Source Molecular Nutrition & Food Research 59 (2015)8. - ISSN 1613-4125 - p. 1590 - 1602.
Department(s) Human Nutrition (HNE)
Microbiological Laboratory
Food Chemistry Group
Chair Nutrition Metabolism and Genomics
Publication type Refereed Article in a scientific journal
Publication year 2015
Keyword(s) Colon - Dietary fiber - Gut health - Microbiota - Transcriptomics

Scope: The aim of our study was to investigate and compare the effects of five fibers on the mucosal transcriptome, together with alterations in the luminal microbiota composition and SCFA concentrations in the colon. Methods and results: Mice were fed fibers that differed in carbohydrate composition or a control diet for 10 days.
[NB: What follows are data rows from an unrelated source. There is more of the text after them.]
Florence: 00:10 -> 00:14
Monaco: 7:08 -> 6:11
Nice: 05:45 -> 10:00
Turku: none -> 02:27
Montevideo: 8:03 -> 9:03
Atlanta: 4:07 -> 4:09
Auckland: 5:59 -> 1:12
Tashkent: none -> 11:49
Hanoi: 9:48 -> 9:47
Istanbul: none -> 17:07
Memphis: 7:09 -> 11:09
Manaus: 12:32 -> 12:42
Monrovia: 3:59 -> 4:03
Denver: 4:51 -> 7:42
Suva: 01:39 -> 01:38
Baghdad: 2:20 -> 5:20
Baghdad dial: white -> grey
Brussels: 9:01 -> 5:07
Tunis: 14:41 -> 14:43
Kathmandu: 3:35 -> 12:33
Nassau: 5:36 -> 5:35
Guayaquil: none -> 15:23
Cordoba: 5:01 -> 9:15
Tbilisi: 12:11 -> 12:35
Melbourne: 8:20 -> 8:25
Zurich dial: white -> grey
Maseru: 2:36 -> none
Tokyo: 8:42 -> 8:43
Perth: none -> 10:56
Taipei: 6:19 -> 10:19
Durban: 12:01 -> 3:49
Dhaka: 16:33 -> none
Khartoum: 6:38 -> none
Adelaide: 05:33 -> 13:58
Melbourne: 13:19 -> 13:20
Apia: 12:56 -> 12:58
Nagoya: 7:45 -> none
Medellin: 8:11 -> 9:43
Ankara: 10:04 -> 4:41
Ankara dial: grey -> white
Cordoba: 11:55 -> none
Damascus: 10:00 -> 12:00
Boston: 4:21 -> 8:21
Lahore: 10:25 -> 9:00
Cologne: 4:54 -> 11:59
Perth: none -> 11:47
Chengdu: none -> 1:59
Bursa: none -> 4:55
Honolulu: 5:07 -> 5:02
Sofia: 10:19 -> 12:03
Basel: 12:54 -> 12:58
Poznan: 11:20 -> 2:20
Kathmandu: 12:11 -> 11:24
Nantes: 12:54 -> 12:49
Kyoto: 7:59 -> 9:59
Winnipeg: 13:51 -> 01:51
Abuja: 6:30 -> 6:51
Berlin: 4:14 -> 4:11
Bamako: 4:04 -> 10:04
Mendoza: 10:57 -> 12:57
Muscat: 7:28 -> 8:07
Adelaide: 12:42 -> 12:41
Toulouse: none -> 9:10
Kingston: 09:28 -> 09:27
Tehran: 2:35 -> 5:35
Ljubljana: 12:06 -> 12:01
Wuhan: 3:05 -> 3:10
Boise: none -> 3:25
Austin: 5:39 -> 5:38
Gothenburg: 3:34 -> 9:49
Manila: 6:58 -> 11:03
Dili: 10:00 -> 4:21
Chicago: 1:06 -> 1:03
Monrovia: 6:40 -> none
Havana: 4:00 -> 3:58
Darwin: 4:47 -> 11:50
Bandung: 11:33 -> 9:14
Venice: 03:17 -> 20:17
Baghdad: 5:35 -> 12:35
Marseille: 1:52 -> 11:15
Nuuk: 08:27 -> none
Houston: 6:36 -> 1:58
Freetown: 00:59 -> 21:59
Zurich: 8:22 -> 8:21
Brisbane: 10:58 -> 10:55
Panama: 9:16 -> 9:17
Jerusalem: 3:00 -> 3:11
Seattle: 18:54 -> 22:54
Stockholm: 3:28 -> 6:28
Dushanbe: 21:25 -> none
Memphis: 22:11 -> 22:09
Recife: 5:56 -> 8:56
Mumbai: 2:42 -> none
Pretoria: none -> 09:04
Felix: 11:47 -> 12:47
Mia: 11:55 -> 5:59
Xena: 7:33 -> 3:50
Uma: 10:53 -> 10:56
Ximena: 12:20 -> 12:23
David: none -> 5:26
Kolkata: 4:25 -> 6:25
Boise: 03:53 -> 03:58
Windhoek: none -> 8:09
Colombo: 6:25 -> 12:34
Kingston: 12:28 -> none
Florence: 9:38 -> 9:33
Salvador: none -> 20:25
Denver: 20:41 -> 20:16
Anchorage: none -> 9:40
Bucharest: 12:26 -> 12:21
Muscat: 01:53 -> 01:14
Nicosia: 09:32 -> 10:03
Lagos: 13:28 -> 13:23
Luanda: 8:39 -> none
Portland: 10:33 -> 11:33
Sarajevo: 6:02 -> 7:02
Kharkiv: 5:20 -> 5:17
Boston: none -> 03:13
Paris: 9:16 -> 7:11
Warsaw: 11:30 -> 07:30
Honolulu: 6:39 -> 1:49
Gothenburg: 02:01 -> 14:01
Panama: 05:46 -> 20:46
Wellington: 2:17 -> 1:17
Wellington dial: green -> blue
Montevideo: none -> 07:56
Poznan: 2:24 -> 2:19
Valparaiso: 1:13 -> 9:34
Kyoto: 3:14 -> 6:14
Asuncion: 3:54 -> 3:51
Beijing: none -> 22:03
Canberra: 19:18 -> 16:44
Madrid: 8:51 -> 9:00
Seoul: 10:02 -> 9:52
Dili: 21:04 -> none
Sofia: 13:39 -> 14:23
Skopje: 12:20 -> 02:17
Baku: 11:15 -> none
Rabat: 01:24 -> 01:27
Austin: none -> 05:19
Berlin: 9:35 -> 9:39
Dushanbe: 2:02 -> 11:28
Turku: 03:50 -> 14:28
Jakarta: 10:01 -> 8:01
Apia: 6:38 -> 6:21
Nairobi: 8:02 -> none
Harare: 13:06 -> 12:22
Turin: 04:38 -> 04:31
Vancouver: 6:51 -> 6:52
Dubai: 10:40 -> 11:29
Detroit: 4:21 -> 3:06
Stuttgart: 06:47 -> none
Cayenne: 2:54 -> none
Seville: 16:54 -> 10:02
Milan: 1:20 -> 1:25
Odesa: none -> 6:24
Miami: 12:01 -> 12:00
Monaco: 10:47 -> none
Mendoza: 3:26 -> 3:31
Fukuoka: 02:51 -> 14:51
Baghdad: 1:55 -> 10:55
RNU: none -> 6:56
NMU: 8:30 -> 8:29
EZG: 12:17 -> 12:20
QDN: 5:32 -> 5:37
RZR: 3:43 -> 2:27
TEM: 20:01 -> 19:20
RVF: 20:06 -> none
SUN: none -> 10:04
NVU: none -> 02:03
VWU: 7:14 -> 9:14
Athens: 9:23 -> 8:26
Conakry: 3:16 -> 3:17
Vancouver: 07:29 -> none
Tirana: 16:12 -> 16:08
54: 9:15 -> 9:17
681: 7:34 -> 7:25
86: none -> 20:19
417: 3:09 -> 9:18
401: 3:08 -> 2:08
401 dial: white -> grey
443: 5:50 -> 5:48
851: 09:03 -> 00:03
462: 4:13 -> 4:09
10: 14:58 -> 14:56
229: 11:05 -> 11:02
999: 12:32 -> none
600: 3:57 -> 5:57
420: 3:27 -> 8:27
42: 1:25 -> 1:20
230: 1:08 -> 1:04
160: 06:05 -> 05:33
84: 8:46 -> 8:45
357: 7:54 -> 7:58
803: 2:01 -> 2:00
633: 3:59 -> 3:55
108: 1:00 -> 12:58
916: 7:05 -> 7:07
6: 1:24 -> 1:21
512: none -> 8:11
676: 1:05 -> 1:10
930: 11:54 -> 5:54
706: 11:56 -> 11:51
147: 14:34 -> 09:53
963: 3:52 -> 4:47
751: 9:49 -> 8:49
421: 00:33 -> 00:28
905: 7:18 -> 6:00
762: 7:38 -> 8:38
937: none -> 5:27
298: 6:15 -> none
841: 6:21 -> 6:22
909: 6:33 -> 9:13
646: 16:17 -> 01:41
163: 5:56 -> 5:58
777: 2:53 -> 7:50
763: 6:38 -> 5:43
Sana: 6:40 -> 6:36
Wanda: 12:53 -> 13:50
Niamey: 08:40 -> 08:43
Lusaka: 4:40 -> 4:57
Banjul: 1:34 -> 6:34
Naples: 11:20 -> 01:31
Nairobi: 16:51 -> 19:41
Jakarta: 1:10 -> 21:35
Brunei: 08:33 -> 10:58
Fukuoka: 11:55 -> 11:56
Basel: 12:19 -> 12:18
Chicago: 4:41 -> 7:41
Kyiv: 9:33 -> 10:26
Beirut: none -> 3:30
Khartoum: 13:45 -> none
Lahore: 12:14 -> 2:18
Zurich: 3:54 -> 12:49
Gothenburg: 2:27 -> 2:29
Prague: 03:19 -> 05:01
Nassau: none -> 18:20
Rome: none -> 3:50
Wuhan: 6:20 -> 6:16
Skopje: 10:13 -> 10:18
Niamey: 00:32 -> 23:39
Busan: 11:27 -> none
Colonic gene expression profiles and luminal microbiota composition were determined by microarray techniques, and integrated using multivariate statistics. Our data showed a distinct reaction of the host and microbiota to resistant starch, a fiber that was not completely fermented in the colon, whereas the other fibers induced similar responses on gene expression and microbiota. Consistent associations were revealed between fiber-induced enrichment of Clostridium cluster IV and XIVa representatives, and changes in mucosal expression of genes related to energy metabolism. The nuclear receptor PPAR-γ was predicted to be an important regulator of the mucosal responses. Conclusion: Results of this exploratory study suggest that despite different sources and composition, fermentable fibers induce a highly similar mucosal response that may at least be partially governed by PPAR-γ.